Virgile, Les Géorgiques ca 30 av. J.-C.

Traduction Charpentier (de Saint-Prest) 1859

Les


Géorgiques



LIVRE PREMIER


Quel art produit les riantes moissons, sous quel signe il faut retourner la terre et marier la vigne à l’ormeau, quels soins exigent les bœufs, comment on multiplie le bétail, quelle industrie est nécessaire pour l’éducation de l’abeille économe : voilà, Mécène, ce que je vais chanter.

Astres éclatants de lumière, qui guidez dans le ciel la marche des saisons, Bacchus, et toi bienfaisante Cérès, si, grâce à vos dons, la terre remplaça par de riches épis les glands de Chaonie, et mêla le jus de la vigne à l’eau des fontaines ; et vous, divinités protectrices des campagnes, venez, Faunes ; venez aussi, jeunes Dryades : ce sont vos bienfaits que je chante. Et toi, dont le trident redoutable fit, du sein de la terre, bondir le coursier frémissant, Neptune ; et toi, habitant des forêts, toi dont les nombreux taureaux, plus blancs que la neige, paissent les fertiles bruyères de Cée ; toi-même, Pan, protecteur de nos brebis, quitte un moment les bois paternels et les ombrages du Lycée, et si ton Ménale t’est toujours cher, viens, dieu du Tégée, favoriser mes chants.
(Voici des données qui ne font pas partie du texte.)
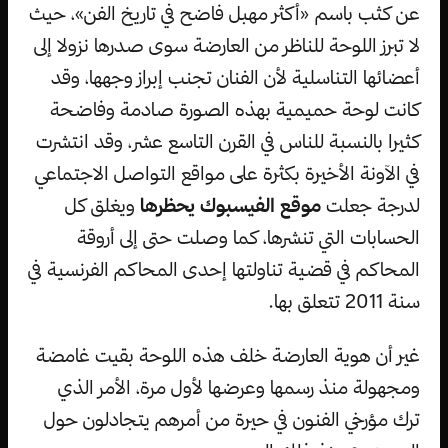
عن كثب باسم «أكثر مهبل فاضح في تاريخ الفن»، حيث
لا تبرز اللوحة للناظر من العارضة سوى صدرها نزولا إلى
أعضائها التناسلية لأن الفنان تجنب إبراز وجهها، وقد
كانت لوحة حميمية بهذه الصورة صادمة وفاضحة
كثيرا بالنسبة للناس في القرن التاسع عشر، وقد انتشرت
في الآونة الأخيرة بكثرة على مواقع التواصل الاجتماعي
لدرجة جعلت
موقع الفيسبوك يحظرها
ويغلق كل
الحسابات التي تنشرها، كما وصلت حتى إلى أروقة
المحاكم في قضية تناولتها إحدى المحاكم الفرنسية في
سنة 2011 تتعلق بها.
غير أن هوية العارضة خلف هذه اللوحة بقيت غامضة
ومجهولة منذ رسمها وعرضها لأول مرة، الأمر الذي
ترك مؤرخي الفنون في حيرة من أمرهم يتجادلون حول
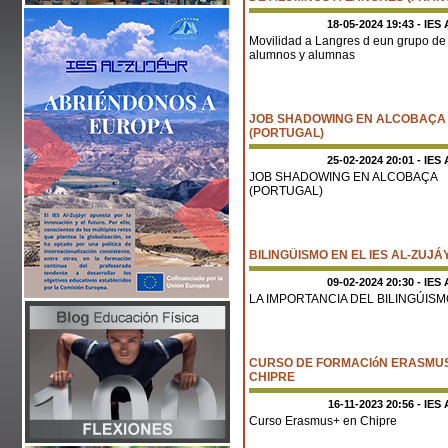
18-05-2024 19:43 - IES 
Movilidad a Langres d eun grupo de
alumnos y alumnas
JOB SHADOWING EN ALCOBAÇA
(PORTUGAL)
25-02-2024 20:01 - IES 
JOB SHADOWING EN ALCOBAÇA
(PORTUGAL)
BILINGÜISMO EN EL IES AL-ZUJÁ
09-02-2024 20:30 - IES 
LA IMPORTANCIA DEL BILINGÚIS
CURSO DE FORMACIóN ERASMU
CHIPRE
16-11-2023 20:56 - IES 
Curso Erasmus+ en Chipre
Minerve, qui nous donnas l’olivier ; enfant, inventeur de la charrue ; Silvain, qui dans tes mains portes un jeune cyprès ; dieux et déesses qui veillez sur nos campagnes ; qui nourrissez les plantes nouvelles nées sans semence, et du haut des cieux versez aux moissons des pluies fécondes, venez, et soyez favorables à mes chants.

Et toi, qui dois un jour prendre place dans les conseils des dieux, choisis, César : veux-tu, protecteur de nos villes et de nos campagnes, régner sur l’univers ? l’univers est prêt à révérer en toi l’auteur des fruits qu’il produit, le maître des saisons, et à ceindre ton front du myrte maternel. Dominateur souverain des mers, désires-tu recevoir seul les vœux des matelots ? Thulé, aux extrémités du monde, se courbe sous tes lois ; Téthys, au prix de toutes ses eaux, achète l’honneur de t’avoir pour gendre. Aimes-tu mieux, nouvel astre d’été, te placer entre Érigone et le scorpion qui la poursuit ? déjà devant toi le Scorpion replie ses serres brûlantes, et t’abandonne dans le ciel une espace plus que suffisant. Quel que soit l’empire qui t’est réservé (car les enfers n’oseraient t’espérer pour roi, et tu ne saurais pousser jusque-là le désir de régner, quoique la Grèce vante ses Champs-Élysées et que Proserpine dédaigne la voix d’une mère qui l’appelle), rends ma course facile, favorise mes efforts et mon audace ; et, sensible comme moi aux peines des laboureurs, viens les guider dans les routes qu’ils ignorent ; et accoutume toi à recevoir, dès à présent, les vœux des mortels.